作者:Nichol Graham*; Guffey Danielle; Stiell Ian G; Leroux Brian; Cheskes Sheldon; Idris Ahamed; Kudenchuk Peter J; Macphee Renee S; Wittwer Lynn; Rittenberger Jon C; Rea Thomas D; Sheehan Kellie; Rac Val E; Raina Keitki; Gorman Kyle; Aufderheide Tom
来源:Resuscitation, 2015, 93: 74-81.
DOI:10.1016/j.resuscitation.2015.05.011

摘要

Importance: Assessment of morbidity is an important component of evaluating interventions for patients with out-of-hospital cardiac arrest (OHCA). Objective: We evaluated among survivors of OHCA cognition, functional status, health-related quality of life and depression as functions of patient and emergency medical services (EMS) factors. Design: Prospective cohort sub-study of a randomized trial. Setting: The parent trial studied two comparisons in persons with non-traumatic OHCA treated by EMS personnel participating in the Resuscitation Outcomes Consortium. Participants: Consenting survivors to discharge.
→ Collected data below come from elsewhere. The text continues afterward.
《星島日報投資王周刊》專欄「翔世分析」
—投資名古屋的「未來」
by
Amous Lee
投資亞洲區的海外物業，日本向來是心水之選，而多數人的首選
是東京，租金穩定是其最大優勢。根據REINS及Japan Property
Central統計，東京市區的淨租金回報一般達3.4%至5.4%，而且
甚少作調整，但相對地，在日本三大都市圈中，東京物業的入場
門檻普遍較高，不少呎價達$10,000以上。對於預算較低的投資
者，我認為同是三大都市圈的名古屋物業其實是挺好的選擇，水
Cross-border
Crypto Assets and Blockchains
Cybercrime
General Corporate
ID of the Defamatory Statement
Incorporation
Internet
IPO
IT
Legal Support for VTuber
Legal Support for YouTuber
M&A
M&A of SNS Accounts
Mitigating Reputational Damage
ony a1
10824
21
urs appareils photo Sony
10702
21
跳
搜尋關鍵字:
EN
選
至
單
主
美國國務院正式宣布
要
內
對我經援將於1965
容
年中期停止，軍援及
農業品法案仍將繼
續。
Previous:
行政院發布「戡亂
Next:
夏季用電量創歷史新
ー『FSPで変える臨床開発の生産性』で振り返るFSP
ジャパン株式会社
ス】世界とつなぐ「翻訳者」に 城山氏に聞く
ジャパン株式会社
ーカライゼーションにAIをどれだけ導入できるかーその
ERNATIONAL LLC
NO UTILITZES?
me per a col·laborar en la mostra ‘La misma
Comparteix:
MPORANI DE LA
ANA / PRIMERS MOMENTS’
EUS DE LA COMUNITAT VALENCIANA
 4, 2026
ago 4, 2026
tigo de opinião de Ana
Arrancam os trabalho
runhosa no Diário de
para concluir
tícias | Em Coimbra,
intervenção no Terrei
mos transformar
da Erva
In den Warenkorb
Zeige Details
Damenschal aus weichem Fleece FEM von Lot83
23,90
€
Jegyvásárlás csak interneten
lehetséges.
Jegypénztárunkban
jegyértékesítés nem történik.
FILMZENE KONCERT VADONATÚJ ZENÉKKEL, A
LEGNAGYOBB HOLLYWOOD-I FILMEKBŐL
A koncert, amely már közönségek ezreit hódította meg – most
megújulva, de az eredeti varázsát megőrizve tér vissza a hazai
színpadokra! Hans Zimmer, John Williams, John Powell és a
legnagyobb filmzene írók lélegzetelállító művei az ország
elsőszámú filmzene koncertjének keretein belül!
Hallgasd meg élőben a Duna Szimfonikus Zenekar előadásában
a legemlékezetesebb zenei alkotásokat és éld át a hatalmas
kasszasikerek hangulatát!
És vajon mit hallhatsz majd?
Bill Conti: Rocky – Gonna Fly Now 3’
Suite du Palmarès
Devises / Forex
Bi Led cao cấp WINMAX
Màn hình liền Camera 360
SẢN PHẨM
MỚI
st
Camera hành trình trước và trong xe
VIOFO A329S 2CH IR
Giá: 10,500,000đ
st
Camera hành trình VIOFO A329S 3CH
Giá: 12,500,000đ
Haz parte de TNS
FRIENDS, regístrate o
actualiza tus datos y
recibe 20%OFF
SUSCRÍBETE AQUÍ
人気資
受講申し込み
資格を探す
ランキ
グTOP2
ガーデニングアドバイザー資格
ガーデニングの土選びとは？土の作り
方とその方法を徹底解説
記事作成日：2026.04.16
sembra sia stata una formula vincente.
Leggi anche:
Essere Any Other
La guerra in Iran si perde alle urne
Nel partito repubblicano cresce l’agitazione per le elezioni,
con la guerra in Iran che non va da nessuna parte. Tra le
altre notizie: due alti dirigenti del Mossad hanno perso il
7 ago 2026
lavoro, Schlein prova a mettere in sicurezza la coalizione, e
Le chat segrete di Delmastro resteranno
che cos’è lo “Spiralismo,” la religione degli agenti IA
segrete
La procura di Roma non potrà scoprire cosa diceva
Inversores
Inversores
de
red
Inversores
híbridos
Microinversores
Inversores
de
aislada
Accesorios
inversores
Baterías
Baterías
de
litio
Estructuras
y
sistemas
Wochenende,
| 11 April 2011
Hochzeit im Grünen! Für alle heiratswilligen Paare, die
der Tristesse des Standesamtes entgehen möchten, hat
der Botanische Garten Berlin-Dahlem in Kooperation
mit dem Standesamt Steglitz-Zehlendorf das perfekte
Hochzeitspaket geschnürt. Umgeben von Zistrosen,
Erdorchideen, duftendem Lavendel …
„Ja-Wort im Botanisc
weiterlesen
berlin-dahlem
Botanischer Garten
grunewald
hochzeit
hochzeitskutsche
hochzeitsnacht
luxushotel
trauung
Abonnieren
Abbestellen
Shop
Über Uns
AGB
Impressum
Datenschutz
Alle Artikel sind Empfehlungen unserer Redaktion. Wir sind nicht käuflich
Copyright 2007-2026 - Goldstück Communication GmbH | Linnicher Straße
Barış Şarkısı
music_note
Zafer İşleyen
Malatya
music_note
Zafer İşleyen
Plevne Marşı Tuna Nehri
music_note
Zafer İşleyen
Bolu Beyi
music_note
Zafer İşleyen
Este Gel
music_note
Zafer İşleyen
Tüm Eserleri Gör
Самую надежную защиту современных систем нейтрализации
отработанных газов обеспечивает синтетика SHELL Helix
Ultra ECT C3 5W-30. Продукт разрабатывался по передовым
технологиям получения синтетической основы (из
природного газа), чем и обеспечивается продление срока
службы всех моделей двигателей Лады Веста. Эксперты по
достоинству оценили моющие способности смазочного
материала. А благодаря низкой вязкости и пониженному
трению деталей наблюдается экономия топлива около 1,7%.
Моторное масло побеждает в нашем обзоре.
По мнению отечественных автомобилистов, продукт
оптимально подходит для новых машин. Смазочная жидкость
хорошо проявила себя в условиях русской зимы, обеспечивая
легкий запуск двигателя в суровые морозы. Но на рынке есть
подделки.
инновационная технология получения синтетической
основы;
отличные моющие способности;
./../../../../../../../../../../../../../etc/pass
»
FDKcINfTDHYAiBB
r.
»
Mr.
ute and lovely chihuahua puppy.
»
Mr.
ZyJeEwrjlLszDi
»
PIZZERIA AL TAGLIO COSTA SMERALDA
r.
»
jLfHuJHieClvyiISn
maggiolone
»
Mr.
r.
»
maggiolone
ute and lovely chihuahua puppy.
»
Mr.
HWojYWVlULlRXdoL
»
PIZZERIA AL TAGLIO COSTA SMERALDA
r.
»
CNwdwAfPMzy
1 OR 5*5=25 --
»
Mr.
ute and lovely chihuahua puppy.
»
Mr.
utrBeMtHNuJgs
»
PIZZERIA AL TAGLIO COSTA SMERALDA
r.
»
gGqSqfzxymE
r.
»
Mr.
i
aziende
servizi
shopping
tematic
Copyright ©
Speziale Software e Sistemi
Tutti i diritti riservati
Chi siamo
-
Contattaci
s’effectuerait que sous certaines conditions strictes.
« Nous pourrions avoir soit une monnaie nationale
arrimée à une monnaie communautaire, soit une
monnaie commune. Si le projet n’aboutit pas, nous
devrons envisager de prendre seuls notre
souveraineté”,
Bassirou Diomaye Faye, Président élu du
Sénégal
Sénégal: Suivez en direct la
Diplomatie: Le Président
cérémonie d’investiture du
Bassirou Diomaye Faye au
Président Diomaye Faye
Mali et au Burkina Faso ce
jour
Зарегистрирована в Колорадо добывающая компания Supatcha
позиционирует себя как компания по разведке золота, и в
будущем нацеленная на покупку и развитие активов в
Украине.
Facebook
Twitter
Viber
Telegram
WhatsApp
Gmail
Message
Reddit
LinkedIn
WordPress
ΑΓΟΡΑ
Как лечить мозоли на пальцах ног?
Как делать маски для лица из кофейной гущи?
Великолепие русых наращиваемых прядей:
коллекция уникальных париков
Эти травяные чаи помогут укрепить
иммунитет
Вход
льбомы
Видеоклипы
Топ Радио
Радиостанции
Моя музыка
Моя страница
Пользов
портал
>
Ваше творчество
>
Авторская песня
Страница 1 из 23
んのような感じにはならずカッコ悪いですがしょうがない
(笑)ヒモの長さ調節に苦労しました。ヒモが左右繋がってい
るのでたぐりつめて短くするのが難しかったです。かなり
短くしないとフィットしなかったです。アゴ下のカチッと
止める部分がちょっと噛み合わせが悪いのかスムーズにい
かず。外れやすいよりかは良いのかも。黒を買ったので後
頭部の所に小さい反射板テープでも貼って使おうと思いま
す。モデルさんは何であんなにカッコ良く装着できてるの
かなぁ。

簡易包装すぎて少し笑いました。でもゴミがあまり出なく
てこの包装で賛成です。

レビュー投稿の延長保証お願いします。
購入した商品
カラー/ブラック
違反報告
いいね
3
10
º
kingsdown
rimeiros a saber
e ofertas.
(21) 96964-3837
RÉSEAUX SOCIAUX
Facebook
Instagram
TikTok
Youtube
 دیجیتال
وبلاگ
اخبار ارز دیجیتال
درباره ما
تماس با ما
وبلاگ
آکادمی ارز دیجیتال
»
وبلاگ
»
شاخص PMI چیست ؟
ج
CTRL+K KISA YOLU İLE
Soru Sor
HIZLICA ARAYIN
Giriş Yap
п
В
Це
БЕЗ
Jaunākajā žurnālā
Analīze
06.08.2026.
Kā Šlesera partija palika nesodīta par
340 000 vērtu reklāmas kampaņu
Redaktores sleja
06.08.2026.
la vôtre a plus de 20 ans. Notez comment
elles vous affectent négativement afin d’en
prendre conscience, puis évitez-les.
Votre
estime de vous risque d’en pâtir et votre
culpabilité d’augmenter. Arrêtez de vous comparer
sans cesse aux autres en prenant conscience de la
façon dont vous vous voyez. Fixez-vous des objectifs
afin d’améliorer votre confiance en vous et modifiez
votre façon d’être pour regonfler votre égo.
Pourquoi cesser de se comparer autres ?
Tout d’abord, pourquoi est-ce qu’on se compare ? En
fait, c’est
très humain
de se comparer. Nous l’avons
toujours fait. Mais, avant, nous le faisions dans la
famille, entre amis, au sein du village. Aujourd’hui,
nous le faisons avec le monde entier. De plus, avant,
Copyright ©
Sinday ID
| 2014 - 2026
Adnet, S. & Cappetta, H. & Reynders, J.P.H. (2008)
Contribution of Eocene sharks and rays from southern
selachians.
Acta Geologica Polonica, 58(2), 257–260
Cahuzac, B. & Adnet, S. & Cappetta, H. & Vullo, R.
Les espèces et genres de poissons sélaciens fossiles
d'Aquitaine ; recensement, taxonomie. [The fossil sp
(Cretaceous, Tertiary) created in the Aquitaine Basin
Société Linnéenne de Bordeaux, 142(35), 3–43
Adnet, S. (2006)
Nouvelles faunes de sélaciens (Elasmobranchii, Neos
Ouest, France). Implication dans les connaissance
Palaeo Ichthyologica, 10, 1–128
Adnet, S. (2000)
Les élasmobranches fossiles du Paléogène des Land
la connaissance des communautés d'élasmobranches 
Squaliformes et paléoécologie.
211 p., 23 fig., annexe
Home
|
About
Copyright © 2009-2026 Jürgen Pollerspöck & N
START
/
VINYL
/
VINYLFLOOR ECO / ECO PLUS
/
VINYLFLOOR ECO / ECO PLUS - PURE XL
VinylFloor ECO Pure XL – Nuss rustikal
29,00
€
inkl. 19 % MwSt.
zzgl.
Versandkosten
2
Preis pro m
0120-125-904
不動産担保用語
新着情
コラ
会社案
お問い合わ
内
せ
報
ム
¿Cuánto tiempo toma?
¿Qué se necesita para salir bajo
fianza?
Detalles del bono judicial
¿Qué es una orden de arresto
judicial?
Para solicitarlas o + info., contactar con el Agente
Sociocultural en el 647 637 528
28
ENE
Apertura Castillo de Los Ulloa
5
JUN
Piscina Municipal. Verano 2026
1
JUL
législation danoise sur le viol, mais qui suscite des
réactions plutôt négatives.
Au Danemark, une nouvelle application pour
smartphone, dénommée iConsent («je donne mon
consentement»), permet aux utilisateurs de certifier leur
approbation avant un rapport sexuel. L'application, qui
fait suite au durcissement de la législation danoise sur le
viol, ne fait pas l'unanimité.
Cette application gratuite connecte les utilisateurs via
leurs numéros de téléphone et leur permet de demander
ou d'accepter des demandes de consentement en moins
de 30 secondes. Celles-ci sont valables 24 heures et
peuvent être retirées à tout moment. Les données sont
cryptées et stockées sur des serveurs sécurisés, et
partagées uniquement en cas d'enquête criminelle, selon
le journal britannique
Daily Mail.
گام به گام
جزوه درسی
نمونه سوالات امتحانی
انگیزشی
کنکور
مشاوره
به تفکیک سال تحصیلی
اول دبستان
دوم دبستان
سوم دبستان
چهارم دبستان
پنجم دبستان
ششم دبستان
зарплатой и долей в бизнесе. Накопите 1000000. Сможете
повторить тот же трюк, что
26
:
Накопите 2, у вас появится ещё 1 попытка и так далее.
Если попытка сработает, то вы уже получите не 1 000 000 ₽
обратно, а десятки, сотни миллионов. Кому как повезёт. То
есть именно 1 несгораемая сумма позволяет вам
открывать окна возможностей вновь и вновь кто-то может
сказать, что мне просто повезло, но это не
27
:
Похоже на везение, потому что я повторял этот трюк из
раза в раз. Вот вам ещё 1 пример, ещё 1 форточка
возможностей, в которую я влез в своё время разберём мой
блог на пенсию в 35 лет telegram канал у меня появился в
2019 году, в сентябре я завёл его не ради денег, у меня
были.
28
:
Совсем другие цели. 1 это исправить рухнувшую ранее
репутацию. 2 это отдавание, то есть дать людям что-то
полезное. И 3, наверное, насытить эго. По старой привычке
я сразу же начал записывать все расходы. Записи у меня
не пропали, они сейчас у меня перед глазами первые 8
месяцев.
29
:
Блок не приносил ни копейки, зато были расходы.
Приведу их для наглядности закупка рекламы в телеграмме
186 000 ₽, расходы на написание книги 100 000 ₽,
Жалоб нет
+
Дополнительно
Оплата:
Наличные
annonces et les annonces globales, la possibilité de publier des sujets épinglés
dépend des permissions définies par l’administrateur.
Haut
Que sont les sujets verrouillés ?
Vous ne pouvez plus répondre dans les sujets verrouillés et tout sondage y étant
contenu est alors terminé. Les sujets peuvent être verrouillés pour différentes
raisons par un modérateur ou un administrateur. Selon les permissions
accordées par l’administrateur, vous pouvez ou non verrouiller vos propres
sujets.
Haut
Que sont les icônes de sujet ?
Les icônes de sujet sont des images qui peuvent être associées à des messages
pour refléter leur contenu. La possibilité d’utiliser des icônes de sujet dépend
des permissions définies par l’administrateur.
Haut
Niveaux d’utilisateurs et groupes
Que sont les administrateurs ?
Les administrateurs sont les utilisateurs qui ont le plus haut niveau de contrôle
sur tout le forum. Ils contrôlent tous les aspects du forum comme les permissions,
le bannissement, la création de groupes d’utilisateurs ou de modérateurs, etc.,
Main outcome measures: Telephone assessments up to 6 months after discharge included neurologic modified Rankin score, MRS), cognitive impairment (Adult Lifestyle and Function Mini Mental Status Examination, ALFI-MMSE), health-related quality of life (Health Utilities Index Mark 3, HUI3) and depression (Telephone Geriatric Depression Scale, T-GDS). Results: Of 15,794 patients enrolled in the parent trial, 729 (56% of survivors) consented. About 644 respondents (88% of consented) completed >= 1 assessment. Likelihood of assessment was associated with baseline characteristics and study site. Most respondents had MRS <= 3 (82.7%), no cognitive impairment (82.7% ALFI-MMSE >= 17), no severe impairment in health (71.6%, HUI3 >= 0.7) and no depression (90.1% T-GDS <= 10). Outcomes did not differ by trial intervention or time from hospital discharge. Conclusions and relevance: The majority of patients in this large cohort who survived cardiac arrest and were interviewed had no, mild or moderate health impairment. Concern about poor quality of life is not a valid reason to abandon efforts to improve an EMS system's response to cardiac arrest.